# Kunekune X Mangalitsa



## knarc (Nov 15, 2018)

I figured I would post this since is it always interesting to see how crosses of different breeds do. This was an interesting one. We ended up with Kunekune X Mangalitsa crosses this year. We got 2 very healthy gilt pigs at 8 weeks old in April and had them butchered on the November 1st. Live weight was around 300lbs for each and a hanging weights were 197lbs and 199lbs. Final pork pork products were around 135lbs for one and 140lbs for the other. In addition they gave a lot of fat to render.

They were moved around in some paddocks throughout the first 4 months and then the last 3 months moved to a big pen. The last 6 weeks they were finished on at least 5 gallons of apples a day in addition to a free choice grain mixture. They taste so good and some good marbling in the pork.

They were extremely friendly, healthy and very active pigs. I would gladly try this cross again.


----------



## copperhead46 (Jan 25, 2008)

They look really good !


----------



## LittleRedHen (Apr 26, 2006)

I cant see the pictures. But I knew a woman who had a similar cross. SHe used to post pictures of her pork chops and steaks all the time. I haven't decided if I want to try raising some or keep to commercial breeds. I just like pigs in and out as they start to wear on my nerves some. They taste great, but definitely not my favorite animal


----------



## haypoint (Oct 4, 2006)

Perhaps it would be more interesting if you were to buy a Kunekune X Mangalitsa and some other breed, perhaps a commercial breed or another lard type hog, like Large Blacks. Then, you could see if it is the exotic breed that gives the red color or if it is their diet.


----------



## knarc (Nov 15, 2018)

Ok, I think I fixed the picture issue. However, I can't edit my original post to fix it. So, here are the pictures. Let me know if you still can't see them, they are too small, ect...


----------



## josiegirl (Jan 23, 2021)

This is a great thread. I want to AI my kunekune sow with berkshire. Great way to get decent growing pigs without having to keep a massive sow overwinter. Just curious how much did you pay for the piglets?


----------



## knarc (Nov 15, 2018)

josiegirl said:


> This is a great thread. I want to AI my kunekune sow with berkshire. Great way to get decent growing pigs without having to keep a massive sow overwinter. Just curious how much did you pay for the piglets?

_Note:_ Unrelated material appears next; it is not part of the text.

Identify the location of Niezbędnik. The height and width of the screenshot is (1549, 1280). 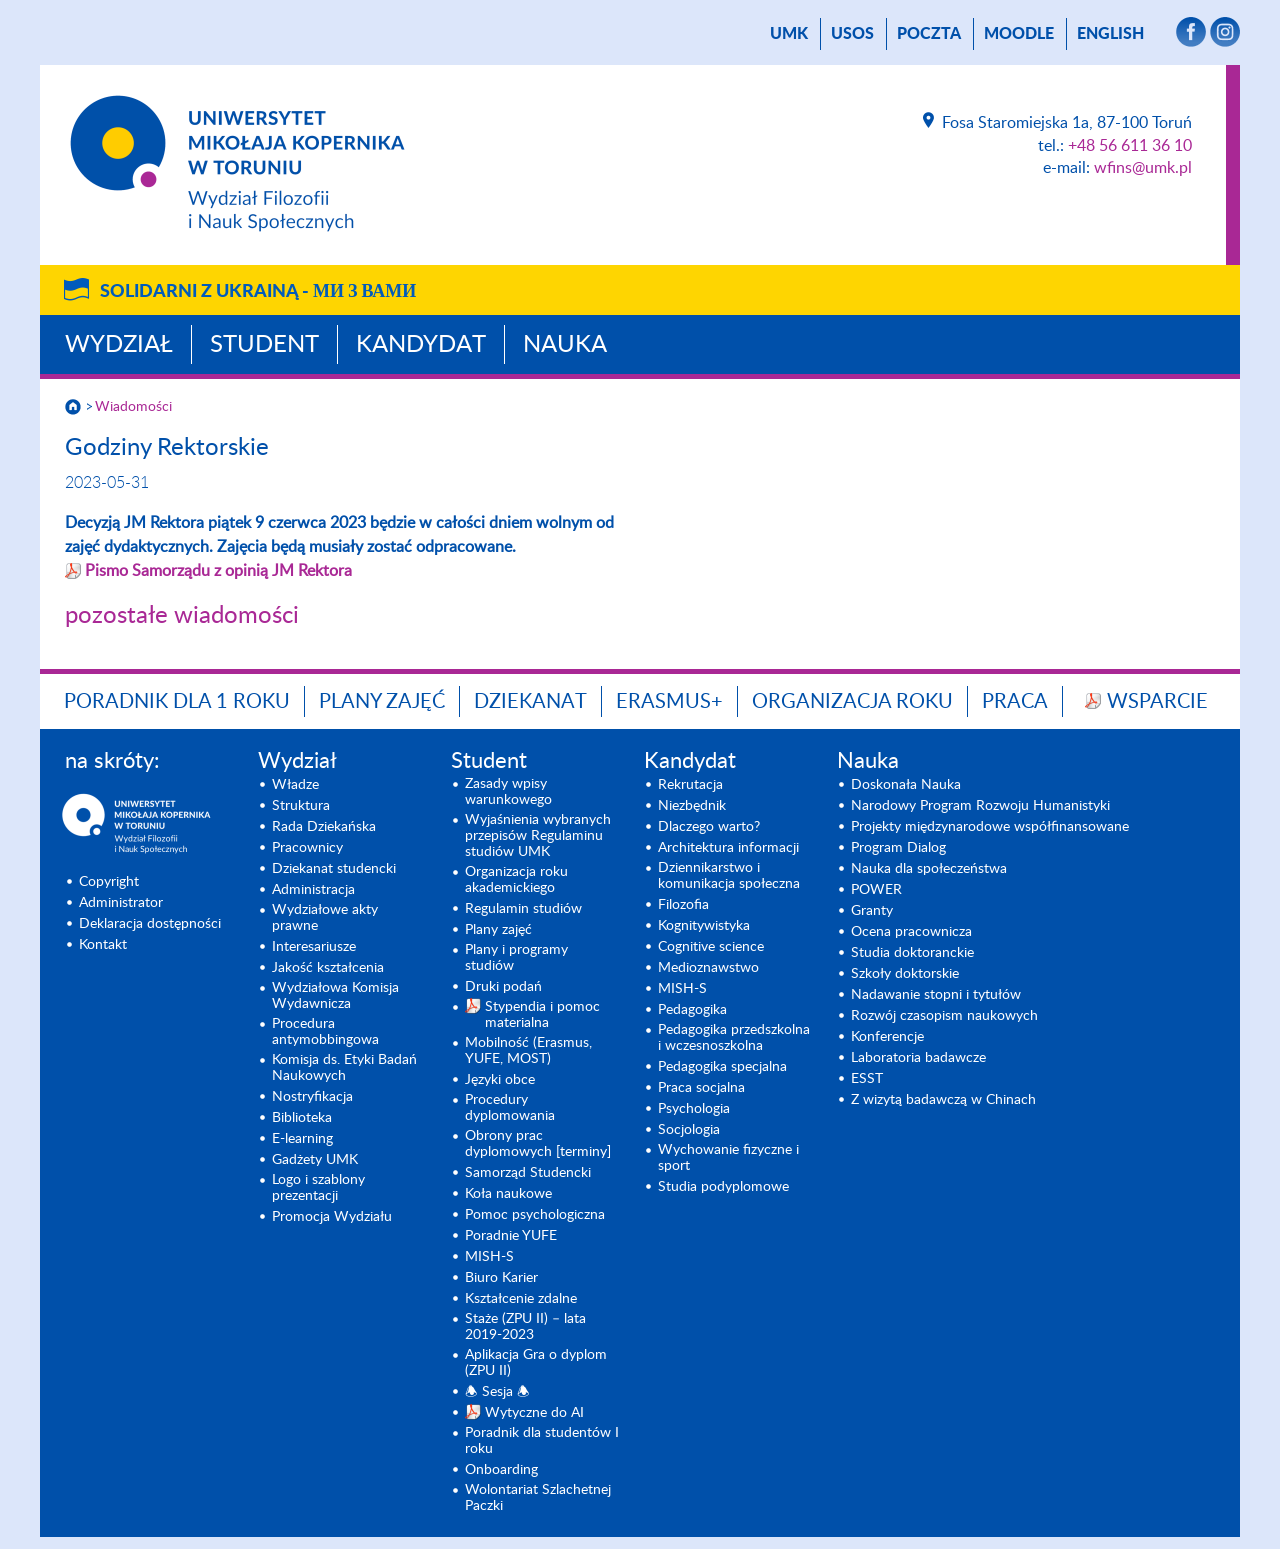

We paid $100 each here in Utah. I have seen those crosses go for $100 to $200 here. I personally would never pay $200 for this cross. They were nice friendly pigs but that would be a little steep for butcher weaner pig.


----------



## josiegirl (Jan 23, 2021)

Just wondering if we could get any money for the rest of the piglets and raise 1 or 2. My ideal cross is kune and gloucester old spot! Two cutest pigs out there lol


----------



## knarc (Nov 15, 2018)

josiegirl said:


> Just wondering if we could get any money for the rest of the piglets and raise 1 or 2. My ideal cross is kune and gloucester old spot! Two cutest pigs out there lol


A fat little piggies those Kunekune X GOS would be. Look Idaho Pasture pigs if you are looking for an interesting breeding project that used Kunekune as the start. I personally have no direct experience but I have a few friends that have had them for butcher pigs. They liked them. A little bit quicker getting weight and more pork than just pure Kunekune but not as much as typical Duroc/York/etc.. But still have the general friendly easy to handle nature and the minimal destructiveness of Kunekune.


----------



## josiegirl (Jan 23, 2021)

Yes idaho pasture pigs sound great! I like the idea of keeping our own sows tho instead of buying piglets every year, from a food security perspective. It costs so little to feed our kune sows cuz they get hay and skimmed milk I wouldn't want to keep even a full grown IPP sow. We can keep 2 kune sows and boar for the same cost as one sow of other breeds! And so friendly. That's why I like the idea of AIing them with other breeds to get a larger piglet to grow out in addition to little kunes. Are GOS known for being fat?


----------



## GTX63 (Dec 13, 2016)

"Finishing out" certain pig breeds can result in more fat vs continuing the same feeding/diet regimen up to slaughter. Also, depending on what you do or don't do with it, a lard heavy pig can be what some owners prefer.


----------